Now the three, along with several colleagues, tested iRGD with a variety of treatments against cancer in mice. The researchers found that administering iRGD and several common drugs against cancer has significantly increased the amount of each drug went into a tumor, between seven and 40 times without the peptide. He also helped to reduce the dose of medication: about a third as much medicine to give necessary to be effective. This is important because toxicity often makes it difficult to administer high doses of chemotherapy that might help. The group focused on human breast, pancreatic, and prostate tumors grafted into mice.
Ruoslahti think iRGD can treat both the tight blood vessels and the high fluid pressure. The peptide apparently handles this first coupling to receptors on the blood vessels of a tumor, it binds to another receptor on tumor cells which controls the permeability of their vasculature. In a paper published last year, researchers demonstrated that iRGD needed to be chemically linked to any cancer therapy decision because it is much harder to develop it as a drug. In the new work, published online today in Science Express, the researchers report that the peptide can simply be given at the same time the drug.

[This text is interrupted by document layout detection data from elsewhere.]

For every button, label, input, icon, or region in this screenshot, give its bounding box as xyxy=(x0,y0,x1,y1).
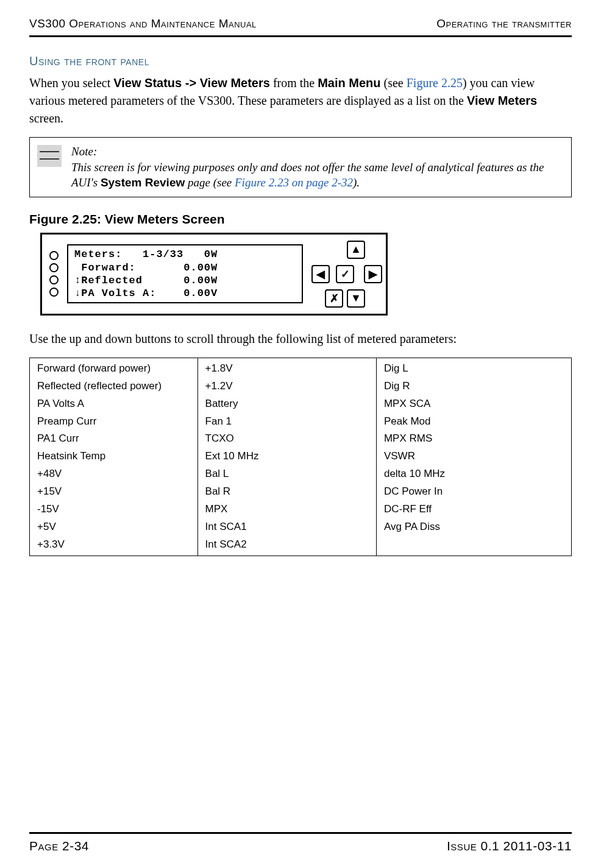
main-menu-label: Main Menu xyxy=(318,76,380,90)
led-column xyxy=(49,251,59,297)
lcd-screen: Meters: 1-3/33 0W Forward: 0.00W ↕Reflec… xyxy=(67,244,303,303)
led-icon xyxy=(49,288,59,297)
figure-link[interactable]: Figure 2.25 xyxy=(407,76,463,90)
right-button[interactable]: ▶ xyxy=(364,265,382,283)
screen-name: View Meters xyxy=(467,94,537,107)
intro-paragraph: When you select View Status -> View Mete… xyxy=(29,74,572,127)
table-row: Forward (forward power)Reflected (reflec… xyxy=(30,358,572,556)
left-button[interactable]: ◀ xyxy=(311,265,330,283)
cancel-button[interactable]: ✗ xyxy=(325,289,343,308)
up-button[interactable]: ▲ xyxy=(347,241,365,259)
section-heading: Using the front panel xyxy=(29,54,572,68)
page-header: VS300 Operations and Maintenance Manual … xyxy=(29,17,572,37)
led-icon xyxy=(49,275,59,284)
params-col-1: Forward (forward power)Reflected (reflec… xyxy=(30,358,198,556)
note-figure-link[interactable]: Figure 2.23 on page 2-32 xyxy=(235,176,353,189)
chapter-title: Operating the transmitter xyxy=(436,17,572,30)
parameters-table: Forward (forward power)Reflected (reflec… xyxy=(29,358,572,556)
params-col-3: Dig LDig RMPX SCAPeak ModMPX RMSVSWRdelt… xyxy=(376,358,571,556)
figure-caption: Figure 2.25: View Meters Screen xyxy=(29,212,572,227)
nav-path: View Status -> View Meters xyxy=(113,76,270,90)
instruction-text: Use the up and down buttons to scroll th… xyxy=(29,330,572,348)
note-box: Note: This screen is for viewing purpose… xyxy=(29,137,572,197)
note-text: Note: This screen is for viewing purpose… xyxy=(71,144,564,191)
led-icon xyxy=(49,251,59,260)
page-number: Page 2-34 xyxy=(29,839,89,853)
led-icon xyxy=(49,263,59,272)
ok-button[interactable]: ✓ xyxy=(336,265,354,283)
down-button[interactable]: ▼ xyxy=(347,289,365,308)
page-footer: Page 2-34 Issue 0.1 2011-03-11 xyxy=(29,832,572,853)
params-col-2: +1.8V+1.2VBatteryFan 1TCXOExt 10 MHzBal … xyxy=(197,358,376,556)
dpad: ▲ ✓ ◀ ▶ ✗ ▼ xyxy=(311,241,379,308)
doc-title: VS300 Operations and Maintenance Manual xyxy=(29,17,257,30)
issue-date: Issue 0.1 2011-03-11 xyxy=(447,839,572,853)
note-icon xyxy=(37,145,62,167)
front-panel-figure: Meters: 1-3/33 0W Forward: 0.00W ↕Reflec… xyxy=(40,233,388,316)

fault drugs from entering the tumor "is a huge problem for cancer in general," especially when the disease occurs in the brain, which is even less accessible, says Zena Werb, a biologist cell at UC San Francisco. Werb warns, however, that "it is early" to say how promising is iRGD. Cheresh emphasizes that one of the risks is that the peptide could cause new metastases by opening the blood vessels of the tumor and helping . cancer cells to slip Yet they agree that, if the safety and efficacy of iRGD pan out, it could revolutionize cancer treatment for patients with all kinds of tumors Ruoslahti pushes forward;. he and his colleagues filed patent applications on the peptide and are now in discussions with pharmaceutical companies about to test in humans.